Reeth snorted delightedly. “And what if these other mobsters don’t like us, if they wipe us out?”
“Bec has an angle there too,” I said, grinning ruefully. “I hope he’s right. He reckons we should be smarter than they are. Life here on Earth is a lot easier than where we come from. In Klittmann we were struggling for survival since we were born. It’s a law of evolution that we’ll be better in the survival business than they are.”
“Well, maybe,” Reeth sighed. “It all sounds pretty theoretical to me. I trust facts, not theories.”
“You can trust Bec. Who else could have got us out of that jam in Klittmann?”
“Who else could have got us
He sighed and indicated the stretching prairie. “I don’t understand why we can’t eat this stuff.”

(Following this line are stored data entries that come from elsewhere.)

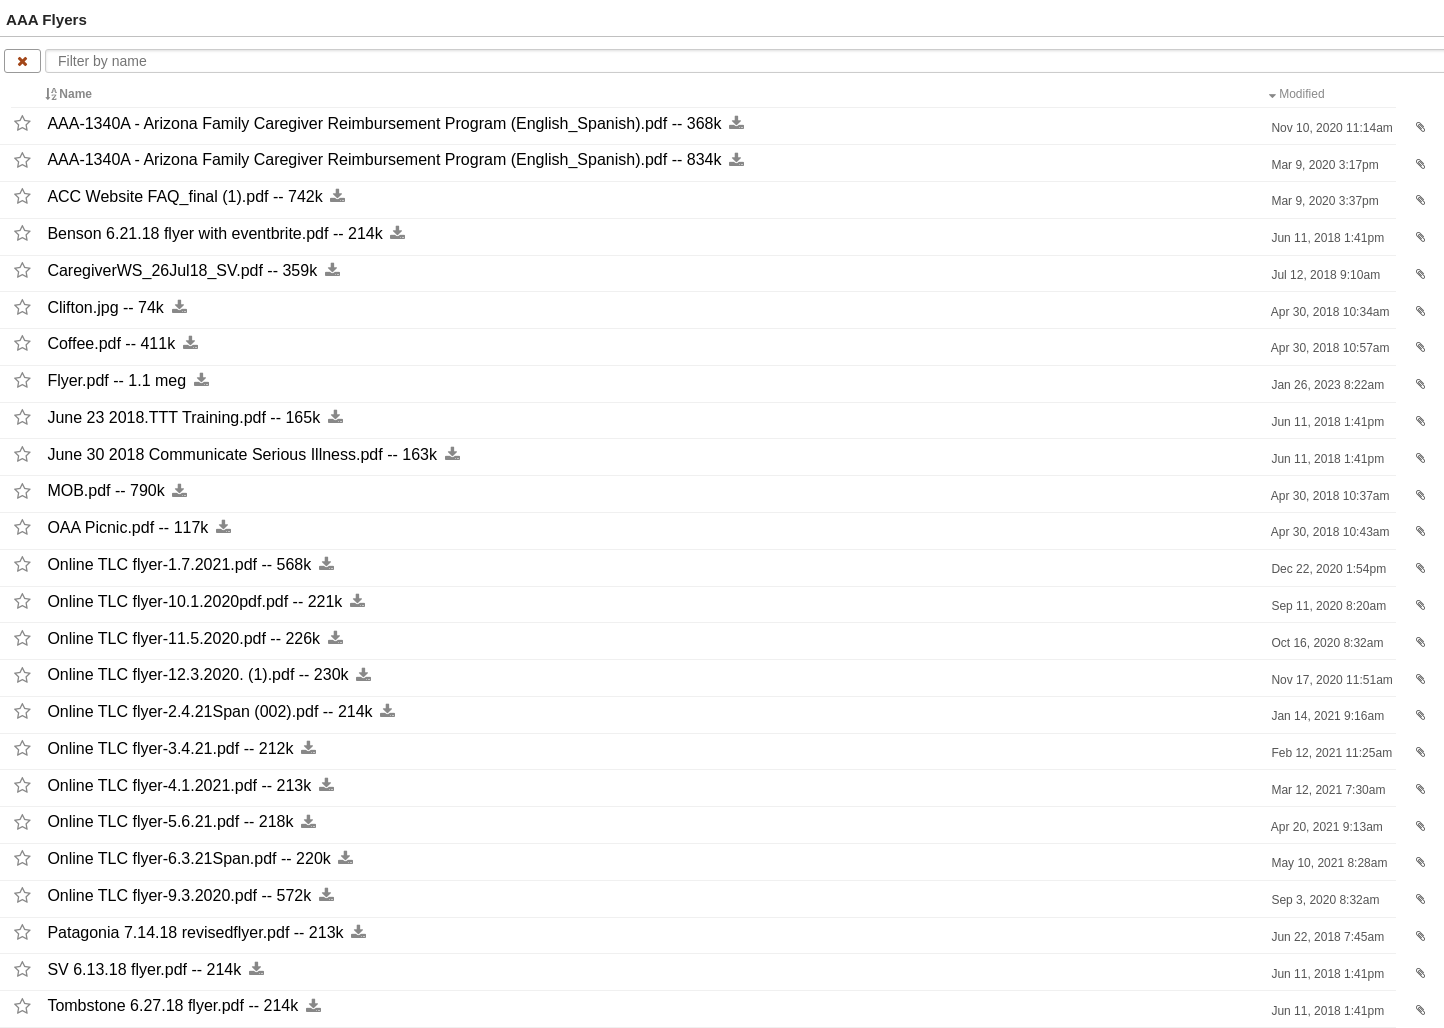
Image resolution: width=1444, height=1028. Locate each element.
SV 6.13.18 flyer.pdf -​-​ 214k (144, 969)
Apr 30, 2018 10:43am (1328, 532)
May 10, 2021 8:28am (1327, 863)
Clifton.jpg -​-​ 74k (105, 307)
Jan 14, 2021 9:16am (1326, 716)
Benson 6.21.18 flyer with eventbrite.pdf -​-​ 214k (214, 233)
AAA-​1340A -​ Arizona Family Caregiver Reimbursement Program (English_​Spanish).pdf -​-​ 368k (384, 123)
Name (70, 94)
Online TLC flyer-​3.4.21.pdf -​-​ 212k (170, 748)
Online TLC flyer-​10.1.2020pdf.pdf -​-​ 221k (194, 601)
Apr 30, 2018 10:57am (1328, 348)
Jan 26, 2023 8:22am (1326, 385)
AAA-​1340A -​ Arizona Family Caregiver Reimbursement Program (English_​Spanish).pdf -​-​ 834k (384, 160)
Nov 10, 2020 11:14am (1330, 128)
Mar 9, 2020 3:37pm (1323, 201)
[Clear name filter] (22, 61)
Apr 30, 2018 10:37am (1328, 496)
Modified (1298, 94)
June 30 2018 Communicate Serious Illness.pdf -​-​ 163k (242, 454)
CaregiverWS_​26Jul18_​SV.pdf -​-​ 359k (182, 270)
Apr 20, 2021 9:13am (1325, 827)
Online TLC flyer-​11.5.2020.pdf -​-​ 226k (183, 638)
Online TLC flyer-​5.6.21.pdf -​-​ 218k (170, 822)
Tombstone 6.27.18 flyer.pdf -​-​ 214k (172, 1006)
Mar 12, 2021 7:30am (1326, 790)
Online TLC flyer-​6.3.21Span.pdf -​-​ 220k (188, 858)
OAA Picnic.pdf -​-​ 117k (127, 527)
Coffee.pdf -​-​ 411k (111, 343)
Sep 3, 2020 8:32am (1323, 900)
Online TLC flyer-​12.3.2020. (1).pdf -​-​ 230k (197, 675)
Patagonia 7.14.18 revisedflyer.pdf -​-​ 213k (195, 932)
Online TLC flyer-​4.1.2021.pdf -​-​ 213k (179, 785)
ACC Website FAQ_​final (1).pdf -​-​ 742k (184, 196)
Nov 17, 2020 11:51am (1330, 680)
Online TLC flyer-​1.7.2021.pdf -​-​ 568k (179, 564)
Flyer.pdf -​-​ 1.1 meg (116, 380)
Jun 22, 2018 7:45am (1326, 937)
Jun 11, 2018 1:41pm (1326, 238)
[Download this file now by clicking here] (736, 123)
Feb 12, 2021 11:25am (1330, 753)
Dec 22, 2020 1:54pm (1327, 569)
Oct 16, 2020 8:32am (1325, 643)
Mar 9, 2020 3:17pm (1323, 165)
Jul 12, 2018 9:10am (1324, 275)
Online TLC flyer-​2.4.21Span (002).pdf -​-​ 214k (209, 711)
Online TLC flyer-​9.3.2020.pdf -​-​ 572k (179, 895)
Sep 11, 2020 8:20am (1327, 606)
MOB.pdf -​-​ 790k (105, 491)
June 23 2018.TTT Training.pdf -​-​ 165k (183, 417)
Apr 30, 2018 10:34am (1328, 312)
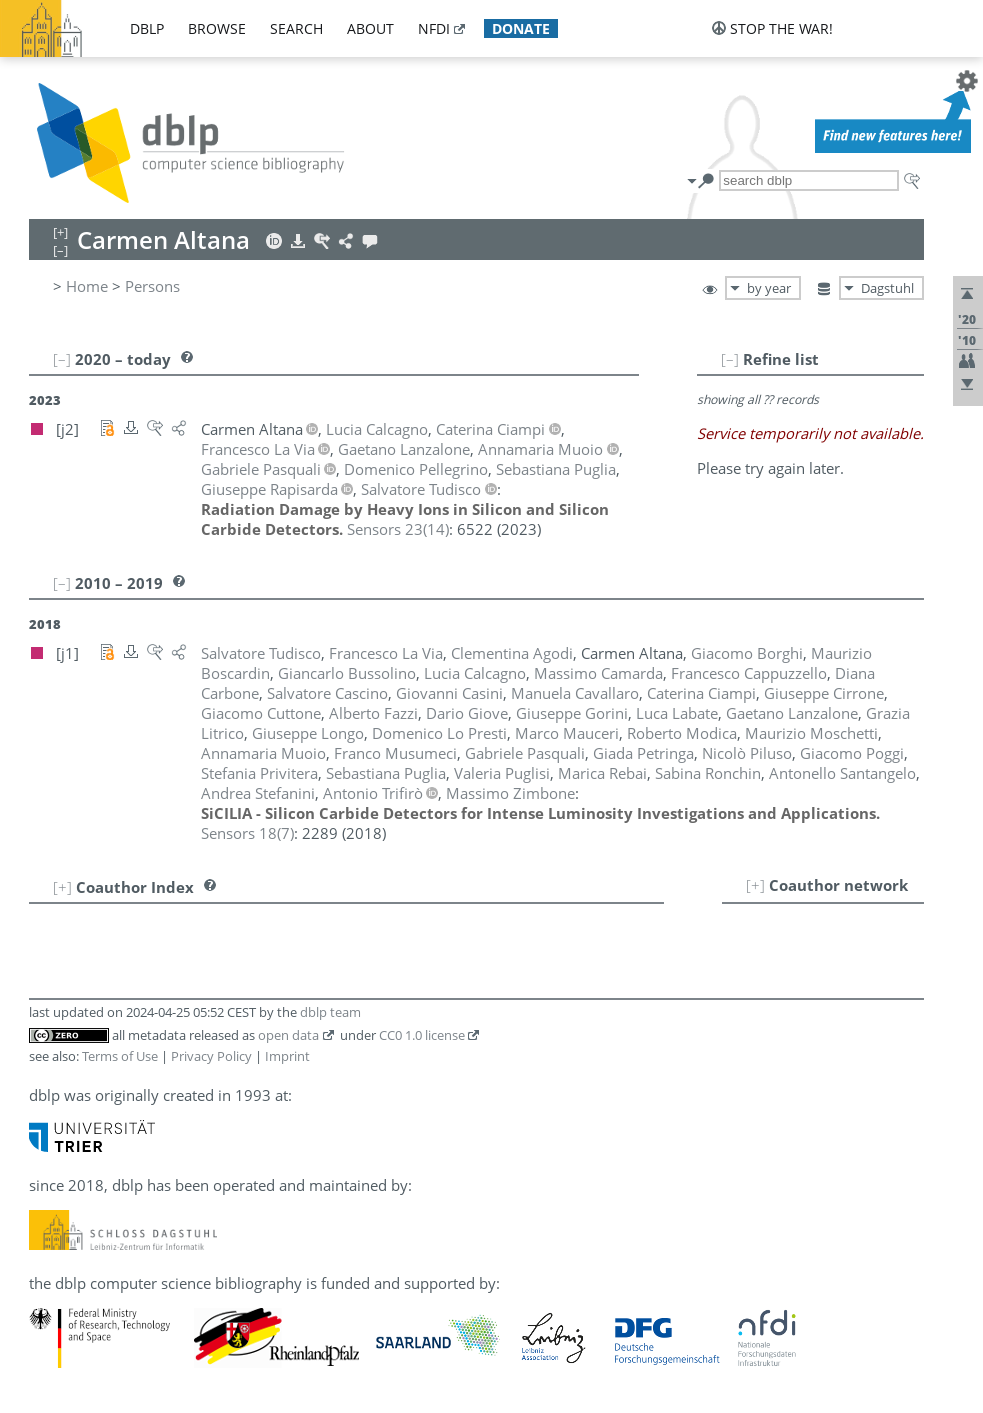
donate (521, 28)
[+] (755, 885)
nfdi (434, 28)
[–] (730, 359)
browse (217, 28)
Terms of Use (120, 1056)
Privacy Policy (211, 1056)
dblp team (330, 1012)
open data (288, 1035)
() (398, 529)
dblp (147, 28)
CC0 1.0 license (422, 1035)
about (370, 28)
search (296, 28)
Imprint (287, 1056)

“Maybe it’s like raw protein straight out of the tank,” I surmised. “It could be that it has to be processed.”
“But that needs factories and skilled technicians. If life’s like that on Earth too then we’ve got it all wrong.”
Regardless of my secret oath of loyalty to Bec, I couldn’t think of an answer.
We went back down the hill to report. Hassmann, Grale and Bec were playing cards. Tone the Taker sat skulking by himself some yards away. He had a miserable existence on the sloop; none of the mob deigned to notice him, apart from Bec, and Bec was too busy to bother with him. Now he sat clutching his box of pop, which he almost never put down. He was trying hard to ration himself, but the supply was dwindling day by day and his situation was pretty desperate. Lately his twitches had become more pronounced, which made the others despise him all the more despite that their fortunes in Klittmann had been partly founded on pop.
Only Harmen treated him like a human being, and now the alk also sat by himself, apparently contemplating.
As the sun went down everybody disappeared one by one into the sloop to get some sleep, until I was alone with Bec again. I told him about Reeth’s misgivings, and added my own for good measure.
Bec was just finishing a tube of weed. He threw the stub down.
He said: “When a bullet is fired from a gun, sometimes it hits its target, and sometimes it misses. Whether it hits or not, it carries the same force. It can’t do anything else. I’m that bullet.”
“So that’s all there is to it,” I said dully. “We missed.”
“Not at all. I’m a bullet with a name written on it. You know the old saying: sooner or later the bullet’s going to hit the guy with that name. In other words, I’ve got a destination. Maybe it looks hopeless to you. But not to me, or to Harmen either.”
“Harmen?”
Bec smiled, “You ought to talk to Harmen some time, Klein. He’s got quite an outlook. I get inspiration from listening to him. He makes everything sound like a big machine that just has to keep on working. And the laws of the machine are the same on Killibol, on Earth, or anywhere in the universe.”